**WHAT THE TASK REQUIRES**
The answer is the set of lines that include "bottom", copied from the data below.
====
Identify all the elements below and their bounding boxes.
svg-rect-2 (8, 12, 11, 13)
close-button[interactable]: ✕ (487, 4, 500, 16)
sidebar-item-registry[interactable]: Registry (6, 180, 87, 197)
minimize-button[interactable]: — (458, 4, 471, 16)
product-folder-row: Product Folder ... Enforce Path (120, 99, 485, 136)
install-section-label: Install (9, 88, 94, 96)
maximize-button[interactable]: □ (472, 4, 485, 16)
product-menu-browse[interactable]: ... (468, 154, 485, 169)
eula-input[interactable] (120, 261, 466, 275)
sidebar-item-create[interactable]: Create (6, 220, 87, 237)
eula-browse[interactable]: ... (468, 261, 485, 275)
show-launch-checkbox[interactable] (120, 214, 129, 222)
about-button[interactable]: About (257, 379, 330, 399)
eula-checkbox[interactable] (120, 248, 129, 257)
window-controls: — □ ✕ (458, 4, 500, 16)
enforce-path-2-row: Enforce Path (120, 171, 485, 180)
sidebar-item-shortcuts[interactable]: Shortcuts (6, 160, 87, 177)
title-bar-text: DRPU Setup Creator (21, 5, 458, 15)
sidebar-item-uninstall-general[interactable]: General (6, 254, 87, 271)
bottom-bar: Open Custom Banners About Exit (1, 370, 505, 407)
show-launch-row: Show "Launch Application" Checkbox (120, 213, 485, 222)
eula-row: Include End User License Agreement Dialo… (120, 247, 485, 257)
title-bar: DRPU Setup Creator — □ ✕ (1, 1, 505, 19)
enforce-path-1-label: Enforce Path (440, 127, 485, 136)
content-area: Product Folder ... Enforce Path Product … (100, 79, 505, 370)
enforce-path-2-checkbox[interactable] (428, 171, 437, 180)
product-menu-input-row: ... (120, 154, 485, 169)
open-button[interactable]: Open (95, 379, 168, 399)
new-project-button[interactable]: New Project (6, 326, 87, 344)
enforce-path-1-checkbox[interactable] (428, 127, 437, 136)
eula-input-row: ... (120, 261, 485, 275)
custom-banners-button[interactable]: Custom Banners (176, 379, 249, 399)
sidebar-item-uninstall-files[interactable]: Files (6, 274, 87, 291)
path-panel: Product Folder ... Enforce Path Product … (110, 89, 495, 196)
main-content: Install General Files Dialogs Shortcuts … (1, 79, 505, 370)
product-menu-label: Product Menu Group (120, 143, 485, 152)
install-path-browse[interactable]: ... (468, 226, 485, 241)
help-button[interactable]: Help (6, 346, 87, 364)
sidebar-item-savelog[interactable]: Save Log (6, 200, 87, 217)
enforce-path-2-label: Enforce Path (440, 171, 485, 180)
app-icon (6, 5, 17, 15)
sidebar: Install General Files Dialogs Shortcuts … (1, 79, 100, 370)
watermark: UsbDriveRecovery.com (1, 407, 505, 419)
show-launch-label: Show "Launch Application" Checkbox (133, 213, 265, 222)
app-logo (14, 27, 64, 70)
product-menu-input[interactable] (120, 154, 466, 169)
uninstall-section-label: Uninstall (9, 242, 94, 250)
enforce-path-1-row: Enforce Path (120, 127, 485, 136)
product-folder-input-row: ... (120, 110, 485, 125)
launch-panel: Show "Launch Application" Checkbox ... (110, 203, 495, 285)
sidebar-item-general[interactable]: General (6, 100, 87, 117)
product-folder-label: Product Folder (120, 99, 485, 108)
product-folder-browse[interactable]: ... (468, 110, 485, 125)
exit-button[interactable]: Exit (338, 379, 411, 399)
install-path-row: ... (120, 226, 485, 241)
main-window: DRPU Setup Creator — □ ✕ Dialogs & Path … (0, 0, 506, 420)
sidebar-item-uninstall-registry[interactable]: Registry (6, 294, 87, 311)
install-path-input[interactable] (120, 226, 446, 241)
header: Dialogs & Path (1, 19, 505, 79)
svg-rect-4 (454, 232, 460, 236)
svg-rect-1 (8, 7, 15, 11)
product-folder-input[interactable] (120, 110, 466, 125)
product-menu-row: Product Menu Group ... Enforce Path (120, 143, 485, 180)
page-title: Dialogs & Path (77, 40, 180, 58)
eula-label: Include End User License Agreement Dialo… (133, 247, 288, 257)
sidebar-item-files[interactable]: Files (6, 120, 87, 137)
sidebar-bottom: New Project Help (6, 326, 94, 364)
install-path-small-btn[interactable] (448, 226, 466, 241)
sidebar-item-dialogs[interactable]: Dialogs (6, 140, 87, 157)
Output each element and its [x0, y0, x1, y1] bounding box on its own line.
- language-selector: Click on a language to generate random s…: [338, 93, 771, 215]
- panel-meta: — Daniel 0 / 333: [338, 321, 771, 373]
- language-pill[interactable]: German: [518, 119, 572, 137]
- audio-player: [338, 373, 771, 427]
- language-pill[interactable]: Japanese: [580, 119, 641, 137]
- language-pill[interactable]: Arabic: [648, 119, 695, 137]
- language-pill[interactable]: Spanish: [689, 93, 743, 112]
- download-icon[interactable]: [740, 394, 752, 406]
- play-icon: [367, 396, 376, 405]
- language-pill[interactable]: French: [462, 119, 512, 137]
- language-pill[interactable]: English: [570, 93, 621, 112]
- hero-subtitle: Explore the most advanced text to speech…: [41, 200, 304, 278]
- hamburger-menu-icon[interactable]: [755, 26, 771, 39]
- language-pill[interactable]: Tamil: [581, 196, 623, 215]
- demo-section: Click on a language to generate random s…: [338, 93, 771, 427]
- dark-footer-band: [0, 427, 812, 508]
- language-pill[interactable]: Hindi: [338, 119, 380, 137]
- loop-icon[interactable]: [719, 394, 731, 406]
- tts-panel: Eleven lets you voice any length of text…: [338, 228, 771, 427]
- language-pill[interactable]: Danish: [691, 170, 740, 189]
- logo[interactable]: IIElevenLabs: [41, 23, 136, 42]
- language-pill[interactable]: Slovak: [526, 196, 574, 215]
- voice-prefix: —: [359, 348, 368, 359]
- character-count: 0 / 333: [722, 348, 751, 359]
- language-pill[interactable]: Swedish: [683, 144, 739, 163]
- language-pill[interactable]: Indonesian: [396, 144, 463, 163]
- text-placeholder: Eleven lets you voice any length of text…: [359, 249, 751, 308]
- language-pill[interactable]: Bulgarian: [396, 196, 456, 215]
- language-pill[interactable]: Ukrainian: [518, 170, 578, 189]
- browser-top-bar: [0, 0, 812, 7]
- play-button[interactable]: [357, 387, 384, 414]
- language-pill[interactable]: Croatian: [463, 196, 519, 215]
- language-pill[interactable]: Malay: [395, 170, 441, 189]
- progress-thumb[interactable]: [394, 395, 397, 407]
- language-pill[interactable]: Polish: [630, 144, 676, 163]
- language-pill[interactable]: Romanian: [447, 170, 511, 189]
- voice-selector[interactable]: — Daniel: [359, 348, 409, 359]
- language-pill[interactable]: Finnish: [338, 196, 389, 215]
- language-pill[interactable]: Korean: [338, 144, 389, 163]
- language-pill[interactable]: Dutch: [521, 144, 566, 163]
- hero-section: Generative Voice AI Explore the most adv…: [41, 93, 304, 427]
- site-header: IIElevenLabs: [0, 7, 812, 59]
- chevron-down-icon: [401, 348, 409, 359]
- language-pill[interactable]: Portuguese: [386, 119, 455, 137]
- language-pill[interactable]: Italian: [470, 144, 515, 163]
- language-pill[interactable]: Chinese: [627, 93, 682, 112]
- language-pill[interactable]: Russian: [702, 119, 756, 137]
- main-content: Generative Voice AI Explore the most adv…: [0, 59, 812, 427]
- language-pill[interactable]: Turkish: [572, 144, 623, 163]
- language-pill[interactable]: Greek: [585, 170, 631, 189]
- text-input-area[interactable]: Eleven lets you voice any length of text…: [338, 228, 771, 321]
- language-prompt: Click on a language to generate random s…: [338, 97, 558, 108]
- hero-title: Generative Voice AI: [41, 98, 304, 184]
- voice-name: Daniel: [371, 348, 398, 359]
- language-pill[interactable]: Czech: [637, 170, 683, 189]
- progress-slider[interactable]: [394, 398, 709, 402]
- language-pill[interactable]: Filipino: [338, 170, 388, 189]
====
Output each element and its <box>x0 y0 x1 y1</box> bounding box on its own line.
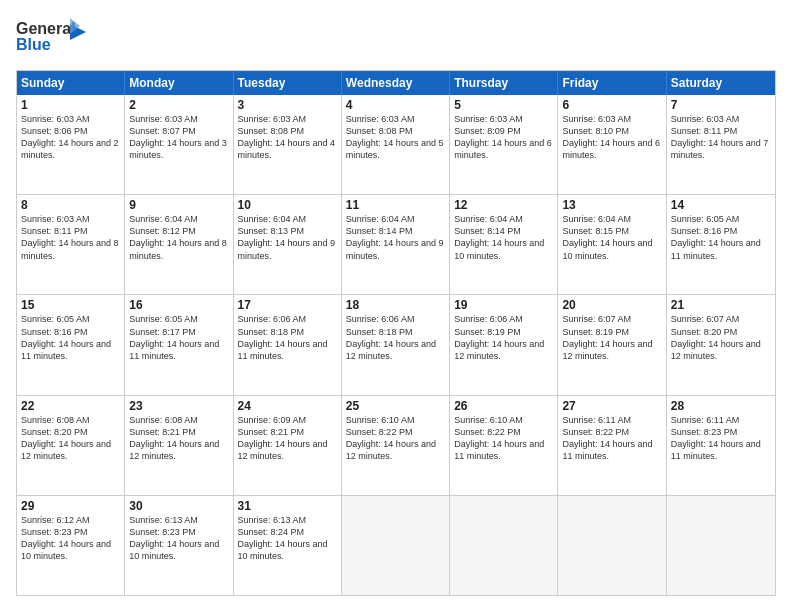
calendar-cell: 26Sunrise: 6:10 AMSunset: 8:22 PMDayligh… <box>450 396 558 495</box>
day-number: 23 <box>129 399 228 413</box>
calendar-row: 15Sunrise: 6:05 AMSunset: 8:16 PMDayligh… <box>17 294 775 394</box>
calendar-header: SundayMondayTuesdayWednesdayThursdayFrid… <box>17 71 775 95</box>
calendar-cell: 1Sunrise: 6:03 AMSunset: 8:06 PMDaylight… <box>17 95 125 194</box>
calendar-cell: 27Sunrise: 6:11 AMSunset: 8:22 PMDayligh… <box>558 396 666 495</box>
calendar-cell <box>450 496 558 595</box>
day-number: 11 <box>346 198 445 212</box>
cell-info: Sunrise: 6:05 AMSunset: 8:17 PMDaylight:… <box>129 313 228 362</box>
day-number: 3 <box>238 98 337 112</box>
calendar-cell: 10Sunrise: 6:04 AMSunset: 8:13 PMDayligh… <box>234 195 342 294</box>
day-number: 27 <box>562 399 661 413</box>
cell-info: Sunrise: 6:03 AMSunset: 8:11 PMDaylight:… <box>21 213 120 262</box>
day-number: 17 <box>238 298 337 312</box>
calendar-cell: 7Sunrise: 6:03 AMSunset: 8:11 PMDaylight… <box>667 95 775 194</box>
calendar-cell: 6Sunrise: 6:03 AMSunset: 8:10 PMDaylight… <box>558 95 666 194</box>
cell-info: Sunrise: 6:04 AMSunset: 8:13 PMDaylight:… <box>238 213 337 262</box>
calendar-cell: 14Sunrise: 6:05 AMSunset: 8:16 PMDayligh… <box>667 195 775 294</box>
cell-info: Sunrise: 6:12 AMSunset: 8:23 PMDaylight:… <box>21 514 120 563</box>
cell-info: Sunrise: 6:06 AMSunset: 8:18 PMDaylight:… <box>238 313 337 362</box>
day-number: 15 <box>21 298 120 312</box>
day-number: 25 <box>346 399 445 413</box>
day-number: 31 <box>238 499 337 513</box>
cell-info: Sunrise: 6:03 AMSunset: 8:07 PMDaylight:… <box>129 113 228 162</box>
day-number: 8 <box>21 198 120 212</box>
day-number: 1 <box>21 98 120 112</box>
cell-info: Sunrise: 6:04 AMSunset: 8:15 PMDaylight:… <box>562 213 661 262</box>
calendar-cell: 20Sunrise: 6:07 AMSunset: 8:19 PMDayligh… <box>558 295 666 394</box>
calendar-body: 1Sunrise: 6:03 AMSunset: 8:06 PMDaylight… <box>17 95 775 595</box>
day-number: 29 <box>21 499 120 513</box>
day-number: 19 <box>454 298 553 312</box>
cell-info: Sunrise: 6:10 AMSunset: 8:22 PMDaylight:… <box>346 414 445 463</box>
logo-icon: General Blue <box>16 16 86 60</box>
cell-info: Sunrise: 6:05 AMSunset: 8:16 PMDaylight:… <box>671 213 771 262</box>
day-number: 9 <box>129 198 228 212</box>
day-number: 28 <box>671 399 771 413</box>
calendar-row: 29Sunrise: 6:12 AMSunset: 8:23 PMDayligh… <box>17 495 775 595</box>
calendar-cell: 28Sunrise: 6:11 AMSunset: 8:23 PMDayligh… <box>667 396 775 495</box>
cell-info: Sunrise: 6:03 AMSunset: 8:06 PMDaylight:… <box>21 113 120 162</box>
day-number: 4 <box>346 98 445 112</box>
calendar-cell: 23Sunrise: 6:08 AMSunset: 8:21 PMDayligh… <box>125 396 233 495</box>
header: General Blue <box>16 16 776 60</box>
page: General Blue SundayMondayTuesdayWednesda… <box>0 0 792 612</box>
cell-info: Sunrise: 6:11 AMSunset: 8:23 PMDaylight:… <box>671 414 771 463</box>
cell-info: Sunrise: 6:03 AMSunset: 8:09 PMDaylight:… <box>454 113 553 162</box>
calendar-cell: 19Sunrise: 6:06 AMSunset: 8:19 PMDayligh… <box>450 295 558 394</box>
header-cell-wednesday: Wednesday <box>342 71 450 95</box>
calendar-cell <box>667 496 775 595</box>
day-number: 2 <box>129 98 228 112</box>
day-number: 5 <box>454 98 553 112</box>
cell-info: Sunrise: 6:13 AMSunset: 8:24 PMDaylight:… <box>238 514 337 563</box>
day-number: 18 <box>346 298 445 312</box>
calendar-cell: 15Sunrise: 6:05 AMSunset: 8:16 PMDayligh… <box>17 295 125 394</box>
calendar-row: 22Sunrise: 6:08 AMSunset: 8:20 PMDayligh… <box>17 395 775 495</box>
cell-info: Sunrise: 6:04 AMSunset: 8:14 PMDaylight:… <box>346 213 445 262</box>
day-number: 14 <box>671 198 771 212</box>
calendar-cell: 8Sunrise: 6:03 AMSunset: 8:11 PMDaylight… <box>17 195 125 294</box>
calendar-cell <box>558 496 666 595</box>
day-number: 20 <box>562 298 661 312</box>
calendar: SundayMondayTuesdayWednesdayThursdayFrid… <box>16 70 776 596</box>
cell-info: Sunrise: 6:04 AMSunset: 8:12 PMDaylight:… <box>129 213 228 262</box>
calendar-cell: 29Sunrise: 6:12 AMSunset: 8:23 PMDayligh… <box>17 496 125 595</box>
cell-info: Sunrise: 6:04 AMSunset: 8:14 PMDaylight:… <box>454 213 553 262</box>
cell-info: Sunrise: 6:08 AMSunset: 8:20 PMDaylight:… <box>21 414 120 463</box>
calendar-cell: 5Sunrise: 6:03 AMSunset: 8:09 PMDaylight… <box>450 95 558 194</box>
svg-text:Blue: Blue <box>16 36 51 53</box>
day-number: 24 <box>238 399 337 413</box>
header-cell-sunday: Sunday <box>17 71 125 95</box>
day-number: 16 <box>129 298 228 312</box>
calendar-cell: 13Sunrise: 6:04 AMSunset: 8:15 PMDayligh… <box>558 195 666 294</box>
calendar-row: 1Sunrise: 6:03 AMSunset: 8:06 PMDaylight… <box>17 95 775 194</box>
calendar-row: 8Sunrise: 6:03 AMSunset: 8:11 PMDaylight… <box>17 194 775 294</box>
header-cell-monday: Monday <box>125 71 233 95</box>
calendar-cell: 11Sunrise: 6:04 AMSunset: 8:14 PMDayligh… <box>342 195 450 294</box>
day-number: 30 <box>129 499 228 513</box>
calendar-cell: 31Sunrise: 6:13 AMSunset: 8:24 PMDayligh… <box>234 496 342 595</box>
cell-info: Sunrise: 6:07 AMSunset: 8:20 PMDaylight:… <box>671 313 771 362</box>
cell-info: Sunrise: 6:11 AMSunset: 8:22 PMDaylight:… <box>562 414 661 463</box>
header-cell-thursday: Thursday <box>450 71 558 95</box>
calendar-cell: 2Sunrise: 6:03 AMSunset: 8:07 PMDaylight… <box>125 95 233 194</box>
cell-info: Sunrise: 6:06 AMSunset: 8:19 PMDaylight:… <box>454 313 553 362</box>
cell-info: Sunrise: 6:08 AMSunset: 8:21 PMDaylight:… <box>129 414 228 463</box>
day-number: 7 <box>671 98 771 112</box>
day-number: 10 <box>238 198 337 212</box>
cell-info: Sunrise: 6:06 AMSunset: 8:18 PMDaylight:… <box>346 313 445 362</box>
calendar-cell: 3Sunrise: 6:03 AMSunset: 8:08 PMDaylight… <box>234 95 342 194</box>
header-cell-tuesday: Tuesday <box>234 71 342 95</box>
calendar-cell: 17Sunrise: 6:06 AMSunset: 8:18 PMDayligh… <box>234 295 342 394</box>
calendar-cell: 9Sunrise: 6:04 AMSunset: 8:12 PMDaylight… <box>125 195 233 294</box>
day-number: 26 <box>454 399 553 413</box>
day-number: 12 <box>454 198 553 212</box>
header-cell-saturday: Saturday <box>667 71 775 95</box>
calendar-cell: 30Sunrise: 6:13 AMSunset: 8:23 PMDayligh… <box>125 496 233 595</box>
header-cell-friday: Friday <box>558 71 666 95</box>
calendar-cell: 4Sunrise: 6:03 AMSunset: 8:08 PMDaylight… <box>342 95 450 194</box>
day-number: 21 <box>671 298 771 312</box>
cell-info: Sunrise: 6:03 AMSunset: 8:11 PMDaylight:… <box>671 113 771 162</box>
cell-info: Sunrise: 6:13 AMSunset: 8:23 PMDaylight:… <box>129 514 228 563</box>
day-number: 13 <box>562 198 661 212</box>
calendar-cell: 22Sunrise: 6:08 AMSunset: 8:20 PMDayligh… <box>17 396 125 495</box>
====
**ANSWER BELOW**
bottom-bar: Open Custom Banners About Exit (1, 370, 505, 407)
sidebar-bottom: New Project Help (6, 326, 94, 364)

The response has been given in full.